SBD/July 22, 2013/Leagues and Governing Bodies

NHL Reaches Deal With IOC, IIHF Allowing Players To Participate in '14 Sochi Games

Crosby noted the NHL's Olympic year schedule is typically more intense
The NHL on Friday announced its players "will participate in the 2014 Winter Olympics in Sochi, Russia," according to Lance Pugmire of the L.A. TIMES. The Olympic men's hockey tournament will "be held Feb. 12-23, the fifth consecutive Games in which NHL players will be participating." The last NHL games before the Olympics "will be held Feb. 8, and league play will resume Feb. 26" (L.A. TIMES, 7/20). In N.Y., Jeff Klein noted to accommodate the 18-day Olympic break, the NHL "will open its schedule a few days earlier, with three games on Oct. 1." The release of the NHL and men’s Olympic schedules "was delayed by at least two days." The NHLPA and the Olympic authorities "had difficulty reaching a final agreement on transportation arrangements for families and associates of players from North America to Russia" (N.Y. TIMES, 7/20). In Pittsburgh, Shelly Anderson noted the Olympic break means the rest of the Penguins' schedule "is jammed, including 16 back-to-back games and 13 instances of three games played in four nights." Penguins C Sidney Crosby said, "You find out that in an Olympic year the schedule is a little more condensed, a little more intense than a typical year" (PITTSBURGH POST-GAZETTE, 7/20).
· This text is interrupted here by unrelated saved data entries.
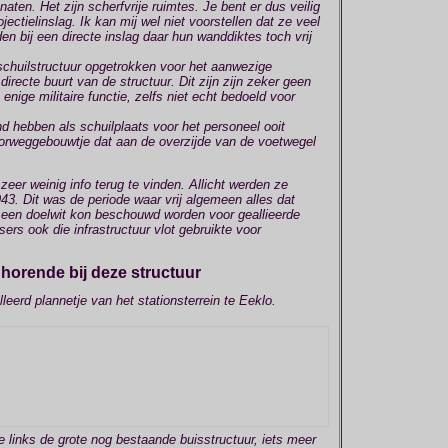
ten. Het zijn scherfvrije ruimtes. Je bent er dus veilig
ojectielinslag. Ik kan mij wel niet voorstellen dat ze veel
n bij een directe inslag daar hun wanddiktes toch vrij
 schuilstructuur opgetrokken voor het aanwezige
irecte buurt van de structuur. Dit zijn zijn zeker geen
enige militaire functie, zelfs niet echt bedoeld voor
 hebben als schuilplaats voor het personeel ooit
oorweggebouwtje dat aan de overzijde van de voetwegel
 zeer weinig info terug te vinden. Allicht werden ze
43. Dit was de periode waar vrij algemeen alles dat
 een doelwit kon beschouwd worden voor geallieerde
s ook die infrastructuur vlot gebruikte voor
horende bij deze structuur
lleerd plannetje van het stationsterrein te Eeklo.
 links de grote nog bestaande buisstructuur, iets meer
STICKING POINTS: In Boston, Kevin Paul Dupont noted NHL participation "was considered a fait accompli, but commissioner Gary Bettman needed more assurances from the International Olympic Committee and International Ice Hockey Federation on such details as game video being made available for extensive use on nhl.com" (BOSTON GLOBE, 7/21). In DC, Katie Carrera noted while the NHL "receives a publicity boost from the involvement of its players, coaches and officials in the Olympics, there was debate as to whether the league should continue to take part." Concern over "potential injury to players, the drawbacks of halting the NHL season in mid-winter and bargaining of media rights were among the top issues as the league and NHLPA worked out an agreement" with the IOC and IIHF. However, there was "never any doubt that the players wanted to remain involved" (WASHINGTON POST, 7/20).
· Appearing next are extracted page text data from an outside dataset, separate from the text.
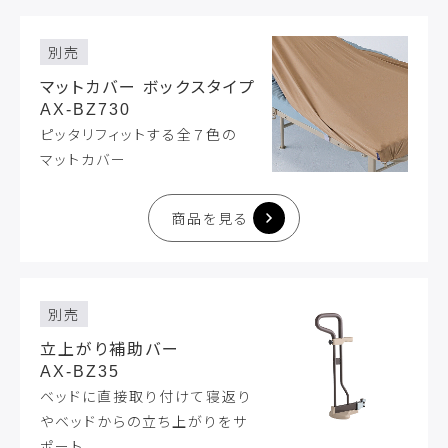
別売
マットカバー ボックスタイプ
AX-BZ730
ピッタリフィットする全７色の
マットカバー
商品を見る
別売
立上がり補助バー
AX-BZ35
ベッドに直接取り付けて寝返り
やベッドからの立ち上がりをサ
ポート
BIGGER IS BETTER? In Chicago, Chris Kuc noted the agreement between the NHL, NHLPA and IIHF "stipulates seven NHL referees and six NHL linesmen will be integrated into the IIHF on-ice officials’ crews that will work the men’s tournament and the contests will be played on international-sized rinks." During the '10 Vancouver Games, the hockey competition was "played on a smaller, NHL-sized rink at the home of the Canucks" (CHICAGO TRIBUNE, 7/20).